The Church of Jesus Christ of Latter-day Saints has changed its guidelines for missionaries communicating with families. Photo ©2019 Intellectual Reserve Inc.

(RNS) — When economist Lee Crawfurd was 10 years old, his mother took him on a safari holiday in Kenya, which ignited his interest in Africa and developing countries.

He is now a researcher with the Center for Global Development in London, which focuses on how wealthy nations’ policies on immigration, trade, security and other matters can affect global development.

He’s not the only one who became interested in global development after a foundational travel experience. People vacation in developing nations, or decide to serve short-term missions there, only to have it become a lifelong interest or even a career.


As a researcher, Crawfurd wondered: Was there a way to measure that impact? It would be useless to survey people who sign up to dig wells or build orphanages in Africa, because they’re not a random selection: If they feel called to do that, of course they’re going to care about global development.

He had to find a more random group to study — people who served others in Africa but didn’t necessarily set out to do that — in order to find out whether that experience could change attitudes and behavior. And in that capacity, he hit upon studying missionaries for the Church of Jesus Christ of Latter-day Saints. That didn’t mean studying them compared to other people in the general population, since it’s likely they would already be more altruistic than the general population by virtue of serving as unpaid missionaries for up to two years — but comparing them to each other, based solely on the continent where they were called to serve.

Economist Lee Crawfurd, of the Center for Global Development, studied the effect of missionary work on the missionaries themselves. Courtesy photo

“The ideal experiment is that you would randomly assign people to spend a couple of years in different countries, sending some to low-income countries in Africa and some to high-income countries in Europe,” Crawfurd said in an interview. “The Mormon mission is a good setting, because we don’t know precisely how the missionary allocation is conducted, but it’s close to random. The missionaries themselves aren’t choosing which country or which region they go to.”

So he found a directory of well over a hundred Facebook groups for alumni of various missions, and wrote to each of them to recruit survey participants. In the end, he got 1,499 responses to his snowball survey. “I’m super grateful that all of these people took this survey from a random stranger in an alumni group,” he said.

The survey asked how interested the former missionaries were in global development, how supportive they were of immigration from low-income countries and how much they approved of foreign aid to those countries.


So: Does serving a Mormon mission to a place like Africa make someone more supportive of global development than if the missionary were called to, say, a high-income nation in Europe?

The answer is mixed.

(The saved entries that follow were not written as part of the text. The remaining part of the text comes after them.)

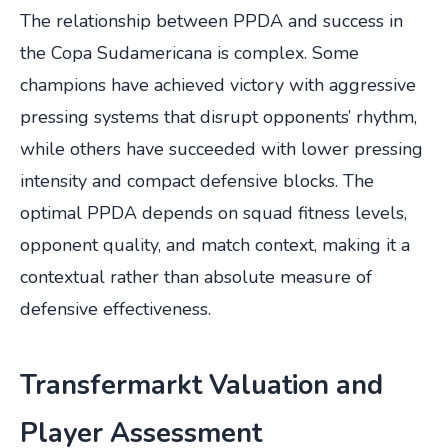
The relationship between PPDA and success in
the Copa Sudamericana is complex. Some
champions have achieved victory with aggressive
pressing systems that disrupt opponents’ rhythm,
while others have succeeded with lower pressing
intensity and compact defensive blocks. The
optimal PPDA depends on squad fitness levels,
opponent quality, and match context, making it a
contextual rather than absolute measure of
defensive effectiveness.
Transfermarkt Valuation and
Player Assessment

On the positive side, Crawfurd found the missionaries who had spent time in Africa “do indeed self-report that they have a higher interest in global development.” The study found they were more likely to donate to and volunteer with international nonprofits, or to work professionally on global development, than the missionaries who went to high-income nations in Europe.

On the other hand, this heightened interest in charitable actions did not translate to support for governmental intervention. The missionaries to Africa actually had lower support for immigration from poor nations to rich ones and were less likely to have gotten involved in political actions to address global development.

“It’s a slightly mixed and nuanced picture,” said Crawfurd. “It certainly doesn’t seem to be the slam-dunk that you might hope it to have been, that these people who went to Africa became lifelong ambassadors for Africa.”

When survey respondents were given the opportunity to expound upon their views in an open-ended comment box, many expressed skepticism about whether government aid is really effective in developing nations, and an opposition to undocumented immigration.

Crawfurd said he was “a little disappointed” in the findings, given his own ideas about development.


“My view before I did this study was that maybe going to build a school in a village isn’t the best use of highly skilled labor from a high-income country, because there’s lots of people there who can fill that need, but maybe the effect of volunteering on the volunteer is important,” he said. Perhaps the volunteer could take from that experience a long-term connection to a place and a commitment to advocacy.

The study’s results suggest it’s more complicated, and the experience of living in a developing country may change views in some areas but not others.